#### Description of the task
Would you show every line from the records that holds "Skip"?

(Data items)
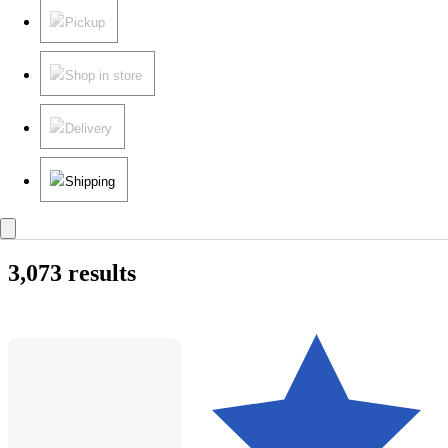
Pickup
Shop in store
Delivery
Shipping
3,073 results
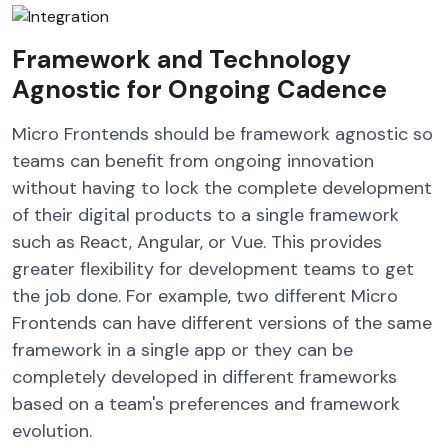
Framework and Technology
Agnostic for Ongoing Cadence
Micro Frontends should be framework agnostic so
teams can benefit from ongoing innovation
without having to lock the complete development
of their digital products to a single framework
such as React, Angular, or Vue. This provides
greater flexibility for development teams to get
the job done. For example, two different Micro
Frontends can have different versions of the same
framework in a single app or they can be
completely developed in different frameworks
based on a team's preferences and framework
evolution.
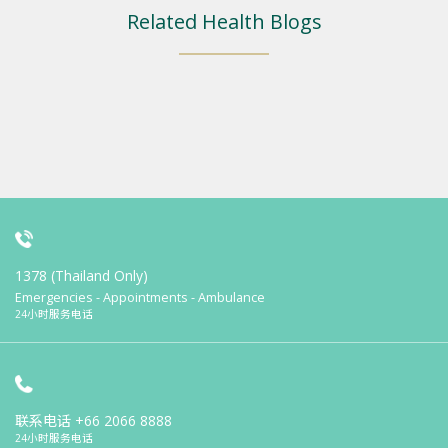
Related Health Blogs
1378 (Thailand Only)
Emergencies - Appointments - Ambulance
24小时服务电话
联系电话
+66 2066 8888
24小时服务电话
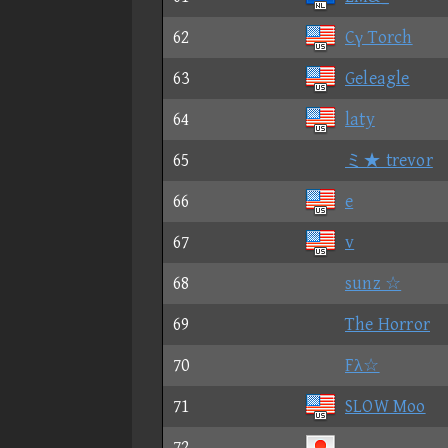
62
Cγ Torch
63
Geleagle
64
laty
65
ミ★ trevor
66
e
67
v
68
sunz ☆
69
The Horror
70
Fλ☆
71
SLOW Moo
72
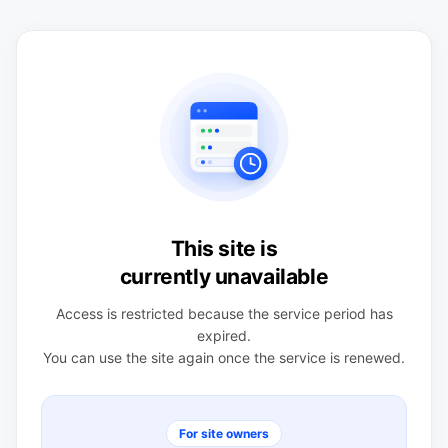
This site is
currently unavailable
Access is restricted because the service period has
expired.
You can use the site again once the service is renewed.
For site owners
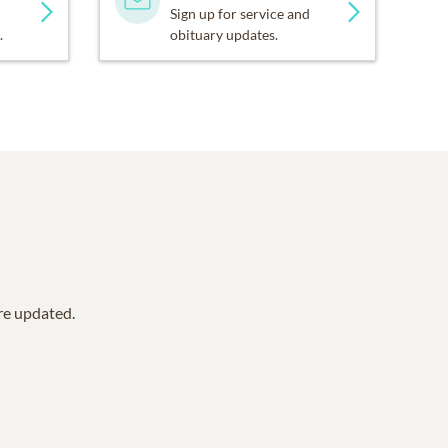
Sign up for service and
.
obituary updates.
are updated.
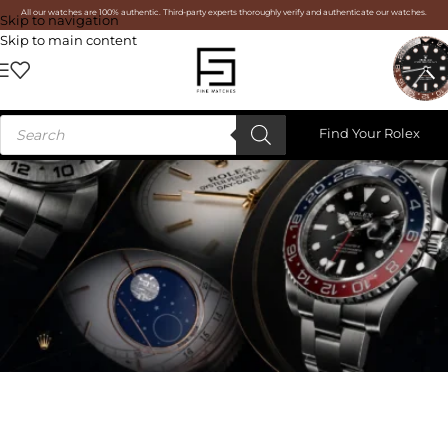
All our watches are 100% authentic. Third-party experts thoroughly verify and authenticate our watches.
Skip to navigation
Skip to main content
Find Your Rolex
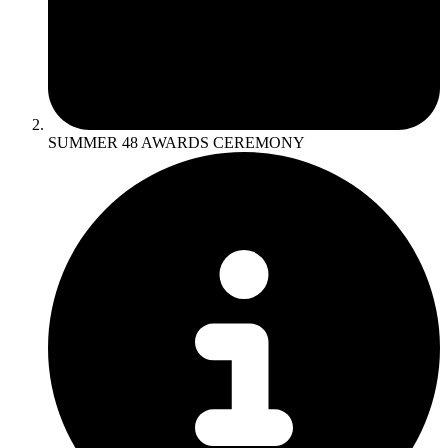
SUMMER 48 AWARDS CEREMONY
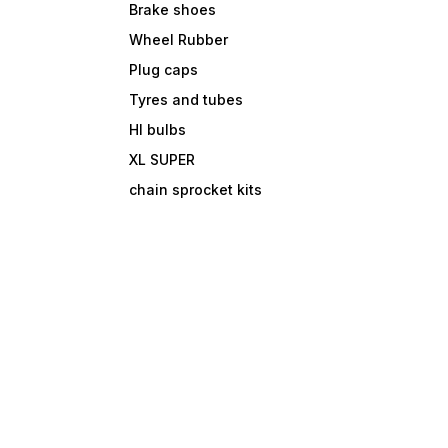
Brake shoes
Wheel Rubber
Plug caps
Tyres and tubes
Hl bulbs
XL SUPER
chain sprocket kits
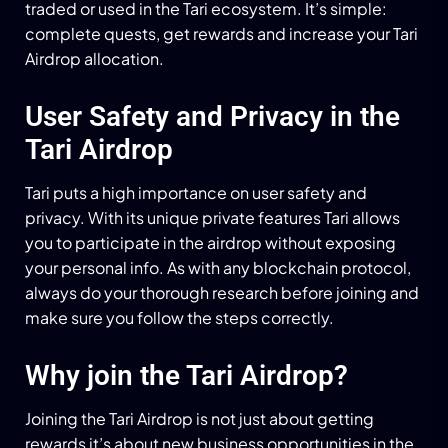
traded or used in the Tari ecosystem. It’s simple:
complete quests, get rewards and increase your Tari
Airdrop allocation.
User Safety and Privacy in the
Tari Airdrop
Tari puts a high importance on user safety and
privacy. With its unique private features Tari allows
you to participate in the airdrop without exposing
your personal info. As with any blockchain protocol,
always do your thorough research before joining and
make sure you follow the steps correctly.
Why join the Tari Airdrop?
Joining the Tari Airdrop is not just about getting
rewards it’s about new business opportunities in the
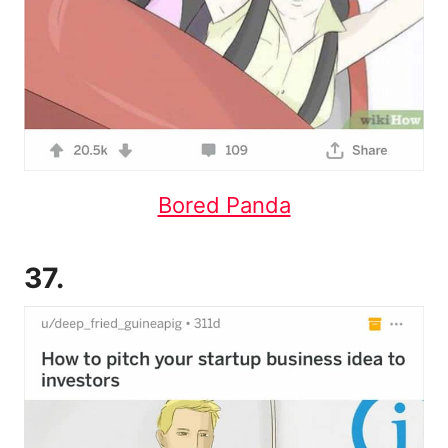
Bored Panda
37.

#### Written answer
Skip to navigation
Skip to main content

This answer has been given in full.